_THE PROBLEM:_ What is wanted is every line below from the one with "identified goals in their art practice." up to and including the one with "Website by Element UK", retyped exactly, pictures excluded, nothing else.

_DATA IN THIS EXERCISE:_
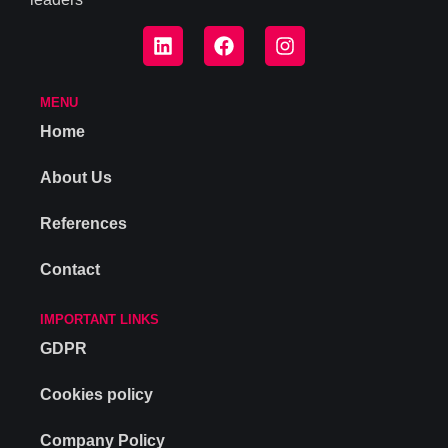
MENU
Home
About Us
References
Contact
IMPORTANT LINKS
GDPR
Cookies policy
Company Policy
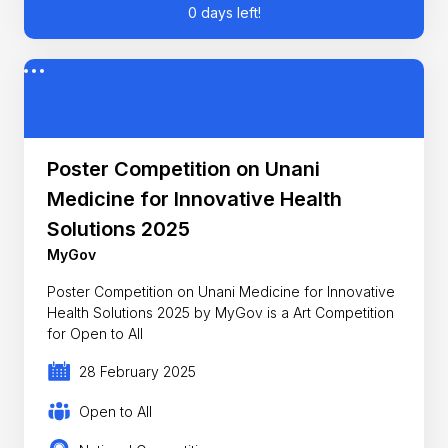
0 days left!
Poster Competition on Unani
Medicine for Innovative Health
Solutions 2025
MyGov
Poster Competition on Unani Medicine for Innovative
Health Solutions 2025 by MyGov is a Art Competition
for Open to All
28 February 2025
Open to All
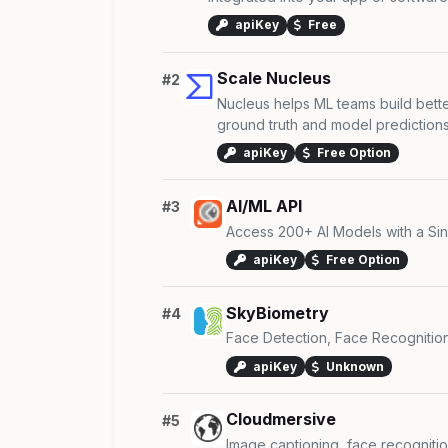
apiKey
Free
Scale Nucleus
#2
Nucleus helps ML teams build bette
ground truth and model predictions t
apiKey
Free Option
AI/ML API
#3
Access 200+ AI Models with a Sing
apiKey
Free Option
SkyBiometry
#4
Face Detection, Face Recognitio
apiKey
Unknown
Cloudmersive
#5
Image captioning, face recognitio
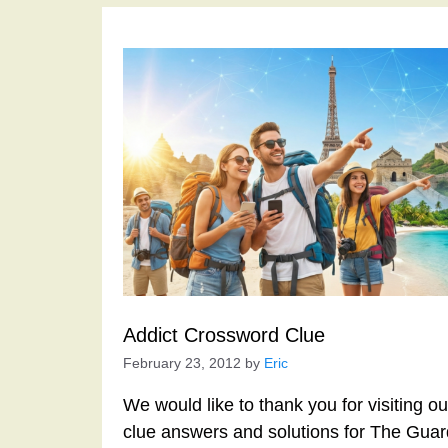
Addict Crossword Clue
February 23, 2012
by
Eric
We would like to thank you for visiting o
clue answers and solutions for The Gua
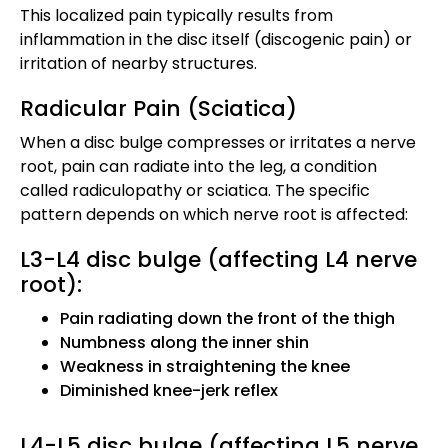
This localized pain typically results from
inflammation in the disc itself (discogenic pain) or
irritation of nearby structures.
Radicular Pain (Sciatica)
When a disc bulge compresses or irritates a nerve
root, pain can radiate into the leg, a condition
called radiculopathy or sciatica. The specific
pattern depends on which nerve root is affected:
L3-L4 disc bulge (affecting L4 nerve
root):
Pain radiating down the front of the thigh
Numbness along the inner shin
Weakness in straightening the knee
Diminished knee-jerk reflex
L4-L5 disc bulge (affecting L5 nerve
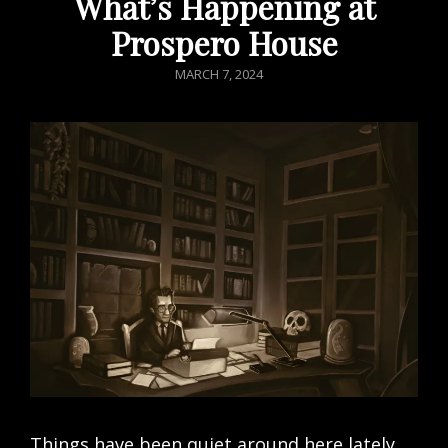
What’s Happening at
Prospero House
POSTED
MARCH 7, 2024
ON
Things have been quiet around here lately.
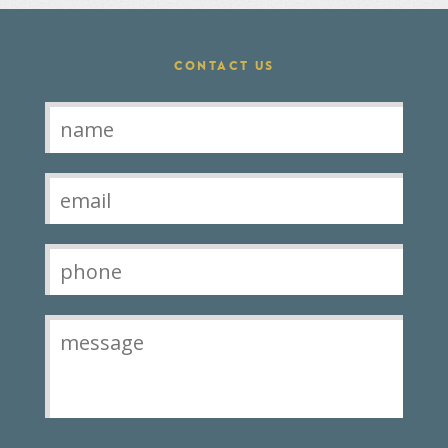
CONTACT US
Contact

---

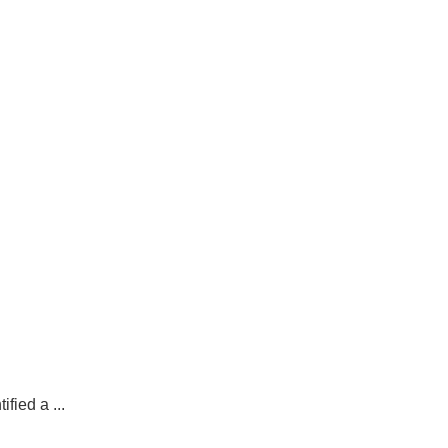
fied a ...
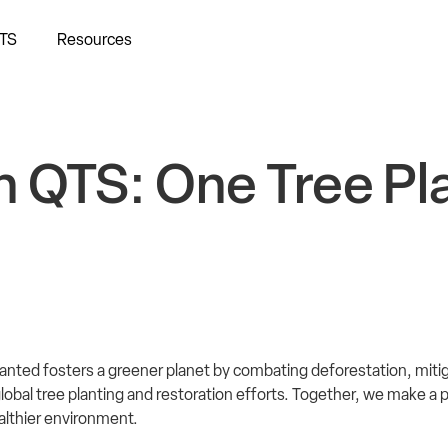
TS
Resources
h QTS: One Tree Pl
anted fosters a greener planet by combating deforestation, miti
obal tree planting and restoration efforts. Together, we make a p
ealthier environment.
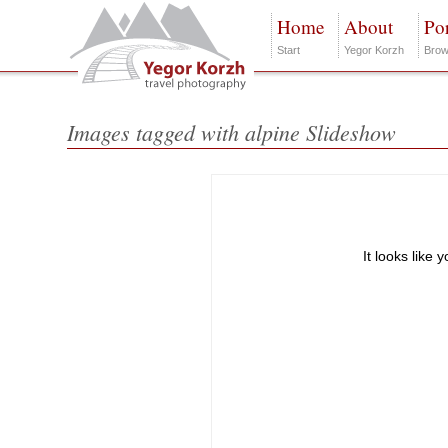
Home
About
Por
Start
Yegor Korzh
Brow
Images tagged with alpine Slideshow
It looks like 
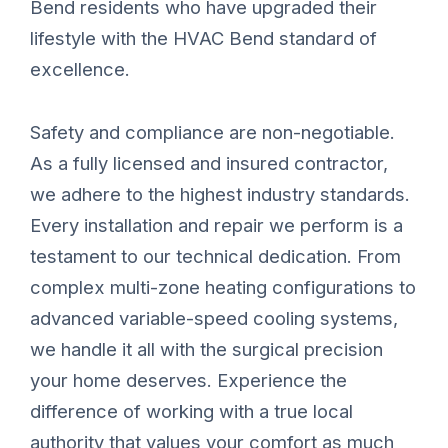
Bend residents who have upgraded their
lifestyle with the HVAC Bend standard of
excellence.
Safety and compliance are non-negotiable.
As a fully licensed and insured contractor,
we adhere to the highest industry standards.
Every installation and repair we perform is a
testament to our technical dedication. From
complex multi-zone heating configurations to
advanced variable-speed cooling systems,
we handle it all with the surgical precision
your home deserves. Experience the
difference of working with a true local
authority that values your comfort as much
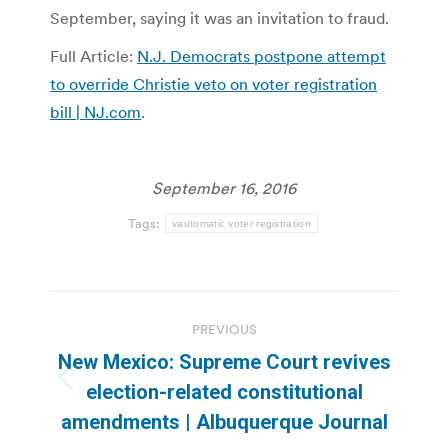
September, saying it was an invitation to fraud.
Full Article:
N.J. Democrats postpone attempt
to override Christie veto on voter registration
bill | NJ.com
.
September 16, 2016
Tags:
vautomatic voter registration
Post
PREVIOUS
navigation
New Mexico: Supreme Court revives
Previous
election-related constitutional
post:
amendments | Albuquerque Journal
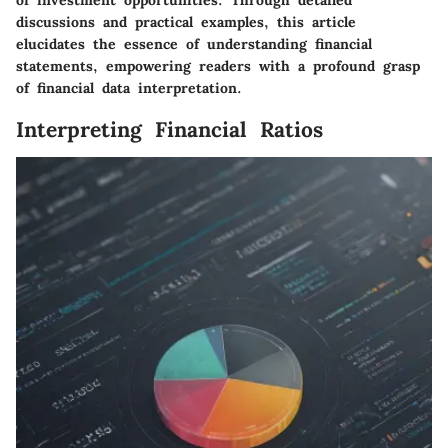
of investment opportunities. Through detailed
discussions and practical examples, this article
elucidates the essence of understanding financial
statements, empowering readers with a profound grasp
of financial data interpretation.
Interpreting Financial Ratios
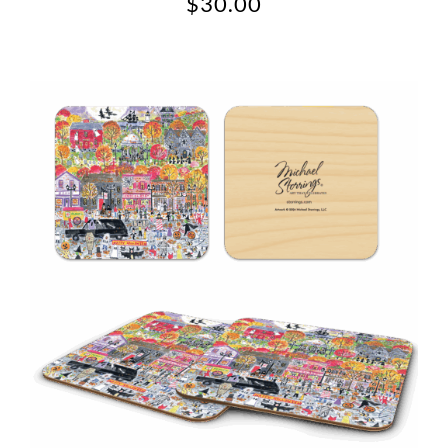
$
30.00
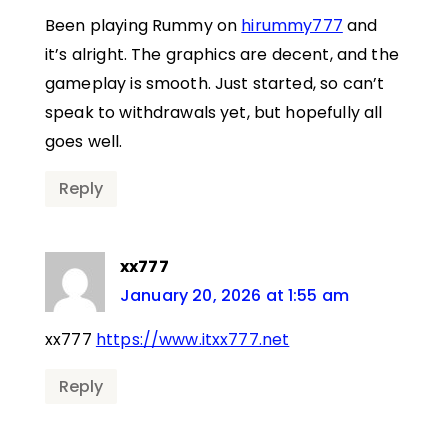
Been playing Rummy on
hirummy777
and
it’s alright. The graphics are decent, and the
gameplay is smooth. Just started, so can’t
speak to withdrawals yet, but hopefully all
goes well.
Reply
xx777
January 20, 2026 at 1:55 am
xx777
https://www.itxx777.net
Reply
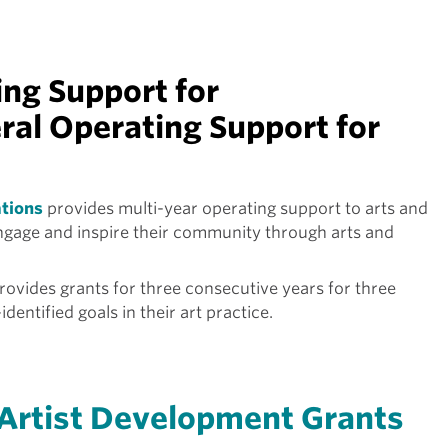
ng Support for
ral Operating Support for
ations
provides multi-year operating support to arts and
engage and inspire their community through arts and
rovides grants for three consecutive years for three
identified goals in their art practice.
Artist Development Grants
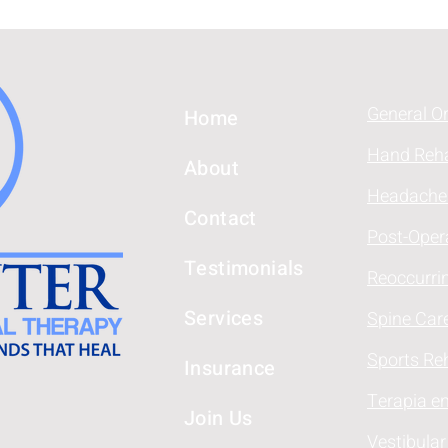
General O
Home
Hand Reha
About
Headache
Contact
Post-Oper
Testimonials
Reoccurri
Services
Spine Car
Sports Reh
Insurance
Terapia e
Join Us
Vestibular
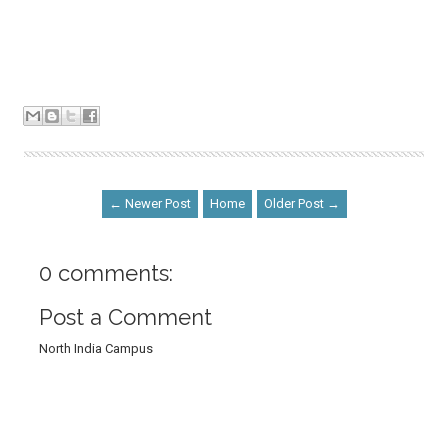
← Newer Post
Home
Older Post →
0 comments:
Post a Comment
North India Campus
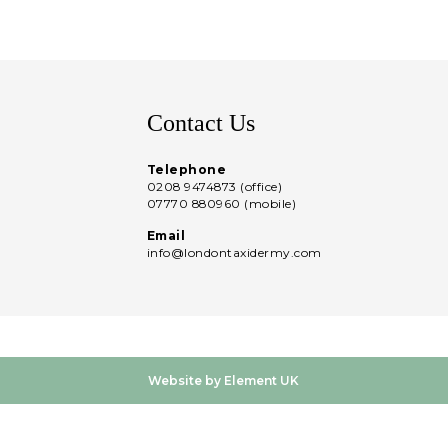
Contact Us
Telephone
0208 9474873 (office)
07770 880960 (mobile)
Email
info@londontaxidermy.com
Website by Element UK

_FINISHED EXERCISE:_
identified goals in their art practice.
Artist Development Grants
General O
Home
Hand Reha
About
Headache
Contact
Post-Oper
Testimonials
Reoccurri
Services
Spine Car
Sports Reh
Insurance
Terapia e
Join Us
Vestibular
← Newer Post
Home
Older Post →
0 comments:
Post a Comment
North India Campus
Contact Us
Telephone
0208 9474873 (office)
07770 880960 (mobile)
Email
info@londontaxidermy.com
Website by Element UK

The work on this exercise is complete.